COLLECTED DATA
^^^^

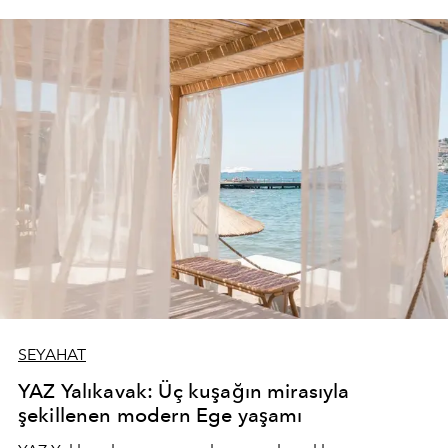
SEYAHAT
YAZ Yalıkavak: Üç kuşağın mirasıyla
şekillenen modern Ege yaşamı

^^^^

Return the full material word for word. Do not include the pictures.

SEYAHAT
YAZ Yalıkavak: Üç kuşağın mirasıyla
şekillenen modern Ege yaşamı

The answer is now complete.